Пичугин отпрянул. Оператор Людмила Прокофьевна Полынина железными руками обхватила его за шею и, зажмурившись, поцеловала в губы так крепко, что верхняя губа у него сразу немного припухла. Пичугин побледнел и, судя по всему, испугался не на шутку.
— Не надо! Послушай! Я так не могу! Ты будешь жалеть!
— Я не буду жалеть! И требовать тоже не буду! Хотя бы разочек… Ну, Сашенька, милый!
И доверчивая Люся принялась через голову стягивать с себя неуклюжий свитер, открывая взору Пичугина застиранный лифчик на крепеньком неухоженном теле с веснушками.
— Не надо! Не надо! Оденься, пожалуйста! — в страхе повторял он.
— Я все поняла! У тебя женщина есть? — догадалась она, всхлипнув.
— Да нет у меня никого! — с досадой воскликнул Пичугин. — И нет, и не будет!
— Тогда, значит, я — некрасивая, да?
— Нет, ты — симпатичная! Ты очень даже…
— Не надо! Не ври мне! — Люся истерически зарыдала и запуталась в рукавах свитера, пытаясь натянуть его обратно. — Я все поняла!
Она выбежала из комнаты и хлопнула дверью, оставив Пичугина в печальном, но заслуженном недоумении. В коридоре Люся налетела на Ингу, только что вернувшуюся из Москвы. Инга посторонилась, и Полынина, даже не взглянув на нее, понеслась дальше.
«Им всем до себя! — подумала Инга. — Могла бы спросить ведь: как? что? А всем наплевать…»
Ей стало вдруг больно за своего бывшего, к которому эти люди тянулись, смотрели ему в рот, восхищались его операторским мастерством, но вот стоило ему оступиться, и рядом нет никого из них, а жизнь продолжается, жизнь не меняется, и ей безразлично, где он, что с ним.

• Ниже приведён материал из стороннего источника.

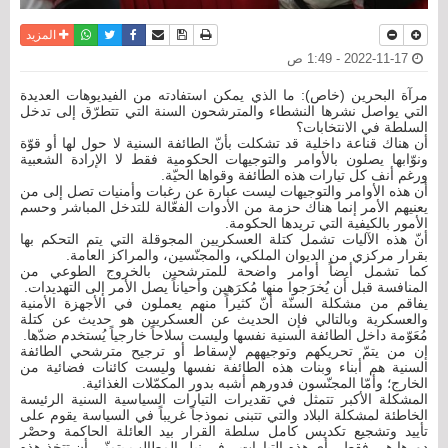
نسخة للطباعة
حفظ الموضوع
فيسبوك
تويتر
أرسل الى صديق
واتساب
المزيد
2022-11-17 - 1:49 ص
مرآة البحرين (خاص): ما الذي يمكن استفادته من الفيديوهات العديدة
التي يواصل نشرها النشطاء والمترشحون السنة التي تتطرّق إلى تدخل
السلطة في الانتخابات؟
أن هناك قناعة داخلية قد تشكلت بأنّ الطائفة السنية لا حول لها أو قوّة
ونوّابها يصلون بالأوامر والتوجيهات الحكومية فقط لا الإرادة الشعبية
ورغم أنف كل تيارات هذه الطائفة وقواها الحيّة.
أن هذه الأوامر والتوجيهات ليست عبارة عن رغبات وأمنيات تصل إلى من
يعنيهم الأمر إنما هناك حزمة من الأدوات الفعّالة للتدخل المباشر وحسم
الأمور بالكيفية التي تريدها الحكومة.
أنّ هذه الآليات تشمل كتلة العسكريين المجوقلة التي يتم التحكم بها
بقرار مركزي من الديوان الملكي، والمجنّسين، والمراكز العامة.
كما تشمل أيضاً أوامر واضحة للمترشحين بالخروج الطوعي من
المنافسة قبل أن يُخرَجوا منها مُكرَهين وأحياناً يصل الأمر إلى التهديدات.
يفاقم من مشكلة السنّة أنّ كثيراً منهم يعملون في الأجهزة الأمنية
والعسكرية وبالتالي فإن الحديث عن العسكريين هو حديث عن كتلة
مُعَوّمة داخل الطائفة السنية نفسها وليست سلاحاً خارجياً يُستخدم ضدّها.
إن من يتمّ تحريكهم وتوجيههم لإسقاط أو ترجيح مترشحي الطائفة
السنية هم أبناء وبنات هذه الطائفة نفسها وليست كائنات فضائية من
الخارج؛ وأمّا المجنّسون فدورهم أشبه بدور المكمّلات الغذائية.
المشكلة الأكبر تتمثل في تقديرات التيارات السياسية السنية الرئيسة
الخاطئة لمشكلة البلاد والتي تتبنى نموذجاً غريباً في السياسة يقوم على
تأييد وتشجيع تكديس كامل سلطة القرار بيد العائلة الحاكمة وحصْر
دورها هي فقط - أي هذه التيارات - في نيل المطالب بتمنّي أن تتخذ هذه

Сейчас Инге, которая восемь лет презирала Хрусталева, сломавшего, как она думала, всю ее жизнь, нужно было проверить одну догадку, и если она подтвердится, то просто стереть в порошок эту дрянь! Эту зеленоглазую студенточку, хрупкий голосок которой просачивается прямо в кишки мужикам! В глубине души Инга удивлялась на себя саму: ей, давно разведенной с Хрусталевым, не должно быть никакого дела, с кем именно он спал вчера или месяц назад, ей нужно сосредоточиться, чтобы вытащить этого идиота из тюрьмы и не позволить нелепому стечению обстоятельств окончательно разбить жизнь их ребенка! Нашла, дура, время сейчас ревновать!
Она перевела дыхание и осторожно поскреблась в комнату Мячина.
— Егор! Вы не спите?
— Какое там сплю! — ответил ей сиплый, растерзанный голос.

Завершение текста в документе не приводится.